Parmi les initiatives législatives bienvenues, la loi sur la certification des résidences privées pour personnes âgées, l'élargissement de la tâche des pharmaciens, l'inspection obligatoire des vieux véhicules et la revente de billets de spectacle.
Économiquement par ailleurs, les Québécois continuent à ne pas avoir à se plaindre de l'action du gouvernement Charest. Déficit moins élevé que prévu, cap maintenu pour son élimination en 2013-2014, croissance malgré l'effondrement du marché d'exportation américain, le tableau est assez rassurant. L'édifice est néanmoins en équilibre fragile en raison des secousses qui pourraient provenir d'Europe.
La multiplication des gros projets de développement en région explique largement la vigueur de l'économie québécoise. À cet égard, le Plan Nord, projet fétiche de Jean Charest, constitue une initiative porteuse, même si imparfaite.
Si le ton s'est par ailleurs amélioré dans les échanges entre parlementaires du Québec, les relations se sont sérieusement corsées avec Ottawa, entre autres sur le resserrement des peines de prison et le Registre des armes à feu.

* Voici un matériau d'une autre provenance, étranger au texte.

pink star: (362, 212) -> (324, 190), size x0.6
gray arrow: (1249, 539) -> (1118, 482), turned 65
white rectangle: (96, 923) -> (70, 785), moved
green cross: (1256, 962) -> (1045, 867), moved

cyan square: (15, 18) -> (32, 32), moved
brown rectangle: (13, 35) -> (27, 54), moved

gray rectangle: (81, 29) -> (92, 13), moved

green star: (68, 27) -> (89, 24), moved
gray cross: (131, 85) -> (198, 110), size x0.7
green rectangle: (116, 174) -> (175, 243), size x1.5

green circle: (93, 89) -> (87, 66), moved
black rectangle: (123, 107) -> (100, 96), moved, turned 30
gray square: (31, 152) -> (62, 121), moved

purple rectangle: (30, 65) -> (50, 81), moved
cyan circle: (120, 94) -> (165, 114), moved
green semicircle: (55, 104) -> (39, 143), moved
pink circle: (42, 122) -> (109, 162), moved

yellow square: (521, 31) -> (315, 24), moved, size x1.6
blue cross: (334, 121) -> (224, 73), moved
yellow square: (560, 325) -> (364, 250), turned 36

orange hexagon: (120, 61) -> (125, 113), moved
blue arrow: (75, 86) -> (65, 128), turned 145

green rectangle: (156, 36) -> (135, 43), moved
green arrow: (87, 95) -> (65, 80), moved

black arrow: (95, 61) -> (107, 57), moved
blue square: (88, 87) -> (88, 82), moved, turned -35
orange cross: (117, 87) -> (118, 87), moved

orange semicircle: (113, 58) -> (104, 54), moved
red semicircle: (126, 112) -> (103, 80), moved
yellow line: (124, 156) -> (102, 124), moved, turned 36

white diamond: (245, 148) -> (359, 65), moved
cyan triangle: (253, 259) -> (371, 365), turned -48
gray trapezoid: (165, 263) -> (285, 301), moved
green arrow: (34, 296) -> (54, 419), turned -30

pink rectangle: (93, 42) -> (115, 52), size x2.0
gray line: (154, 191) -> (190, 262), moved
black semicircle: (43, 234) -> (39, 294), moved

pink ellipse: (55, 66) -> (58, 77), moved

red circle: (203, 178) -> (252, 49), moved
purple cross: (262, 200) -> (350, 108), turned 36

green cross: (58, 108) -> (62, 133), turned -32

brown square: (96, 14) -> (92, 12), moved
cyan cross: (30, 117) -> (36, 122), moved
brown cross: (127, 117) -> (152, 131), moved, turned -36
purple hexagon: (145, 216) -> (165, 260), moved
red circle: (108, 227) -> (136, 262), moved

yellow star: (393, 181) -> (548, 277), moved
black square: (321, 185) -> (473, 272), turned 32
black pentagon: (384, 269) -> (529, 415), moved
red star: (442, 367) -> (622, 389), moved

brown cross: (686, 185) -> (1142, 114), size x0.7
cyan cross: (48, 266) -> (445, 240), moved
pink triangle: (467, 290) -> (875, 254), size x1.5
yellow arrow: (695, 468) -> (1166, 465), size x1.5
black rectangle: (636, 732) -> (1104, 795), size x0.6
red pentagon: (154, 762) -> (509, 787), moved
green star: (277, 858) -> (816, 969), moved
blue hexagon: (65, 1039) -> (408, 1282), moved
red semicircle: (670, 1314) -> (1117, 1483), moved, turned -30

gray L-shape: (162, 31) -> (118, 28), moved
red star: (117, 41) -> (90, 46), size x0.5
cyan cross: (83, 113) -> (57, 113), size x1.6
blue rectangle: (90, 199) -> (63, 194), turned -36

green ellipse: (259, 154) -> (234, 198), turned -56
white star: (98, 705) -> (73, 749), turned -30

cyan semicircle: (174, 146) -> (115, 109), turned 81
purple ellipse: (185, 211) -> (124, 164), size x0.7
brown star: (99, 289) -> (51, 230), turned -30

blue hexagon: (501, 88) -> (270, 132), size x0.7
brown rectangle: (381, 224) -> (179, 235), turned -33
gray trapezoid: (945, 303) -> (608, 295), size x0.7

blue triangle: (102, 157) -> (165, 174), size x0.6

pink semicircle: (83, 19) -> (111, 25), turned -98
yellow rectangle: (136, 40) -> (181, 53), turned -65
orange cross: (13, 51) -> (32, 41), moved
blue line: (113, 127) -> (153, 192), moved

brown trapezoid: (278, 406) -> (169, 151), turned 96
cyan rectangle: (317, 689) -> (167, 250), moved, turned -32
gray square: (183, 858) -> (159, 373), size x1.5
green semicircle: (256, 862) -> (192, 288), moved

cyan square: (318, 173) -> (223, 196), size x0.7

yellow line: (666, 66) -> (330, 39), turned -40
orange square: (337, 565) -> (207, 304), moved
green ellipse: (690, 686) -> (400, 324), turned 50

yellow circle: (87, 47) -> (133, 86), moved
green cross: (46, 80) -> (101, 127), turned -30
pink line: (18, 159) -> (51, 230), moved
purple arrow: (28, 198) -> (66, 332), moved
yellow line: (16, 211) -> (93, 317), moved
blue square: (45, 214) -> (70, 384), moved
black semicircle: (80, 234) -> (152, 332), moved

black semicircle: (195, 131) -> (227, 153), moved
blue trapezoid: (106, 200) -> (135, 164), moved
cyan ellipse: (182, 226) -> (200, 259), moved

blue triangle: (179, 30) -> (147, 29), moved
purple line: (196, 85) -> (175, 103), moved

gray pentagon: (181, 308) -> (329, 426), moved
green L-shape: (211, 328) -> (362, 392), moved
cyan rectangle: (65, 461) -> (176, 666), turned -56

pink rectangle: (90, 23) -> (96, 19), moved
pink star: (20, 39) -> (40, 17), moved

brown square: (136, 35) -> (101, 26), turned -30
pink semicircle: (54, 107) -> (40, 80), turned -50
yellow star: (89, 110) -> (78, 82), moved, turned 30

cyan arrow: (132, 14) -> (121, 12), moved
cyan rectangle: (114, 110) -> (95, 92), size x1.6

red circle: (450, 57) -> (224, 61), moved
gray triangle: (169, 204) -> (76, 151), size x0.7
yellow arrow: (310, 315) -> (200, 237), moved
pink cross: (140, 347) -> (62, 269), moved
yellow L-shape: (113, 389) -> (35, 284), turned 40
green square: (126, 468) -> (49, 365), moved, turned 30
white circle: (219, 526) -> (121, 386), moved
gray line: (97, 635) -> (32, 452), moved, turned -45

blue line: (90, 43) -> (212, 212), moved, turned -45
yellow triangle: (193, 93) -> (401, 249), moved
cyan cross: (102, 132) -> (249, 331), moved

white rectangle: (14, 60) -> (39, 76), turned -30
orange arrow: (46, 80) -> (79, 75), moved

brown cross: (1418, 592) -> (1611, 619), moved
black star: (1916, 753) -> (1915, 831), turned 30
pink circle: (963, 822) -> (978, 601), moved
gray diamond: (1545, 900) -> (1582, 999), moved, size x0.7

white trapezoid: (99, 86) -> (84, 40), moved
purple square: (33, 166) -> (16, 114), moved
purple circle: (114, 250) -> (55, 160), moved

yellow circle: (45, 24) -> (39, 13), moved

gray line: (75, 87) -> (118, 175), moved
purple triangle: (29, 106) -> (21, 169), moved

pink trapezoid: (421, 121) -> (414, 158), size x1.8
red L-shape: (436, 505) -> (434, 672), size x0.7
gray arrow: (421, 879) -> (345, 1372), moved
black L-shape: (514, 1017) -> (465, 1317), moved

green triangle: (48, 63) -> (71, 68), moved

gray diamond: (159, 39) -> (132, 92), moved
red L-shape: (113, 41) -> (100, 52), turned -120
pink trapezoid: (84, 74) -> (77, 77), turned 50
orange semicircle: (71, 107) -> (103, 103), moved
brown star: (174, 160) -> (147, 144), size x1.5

Les libéraux ont continué d'être très faibles dans deux dossiers importants, soit la défense du français et la gestion des garderies. Mais contrairement aux péquistes, ils ont maintenu un front uni.
Pauline Marois, elle, a connu un automne difficile, mais les propositions péquistes pour un renouvellement démocratique devraient l'aider, même si rien n'est acquis.
Gérard Deltell et les siens vont enfin revenir en février sous les couleurs des coalisés tout comme plusieurs indépendants. Et la dynamique ne sera plus la même d'ici les prochaines élections.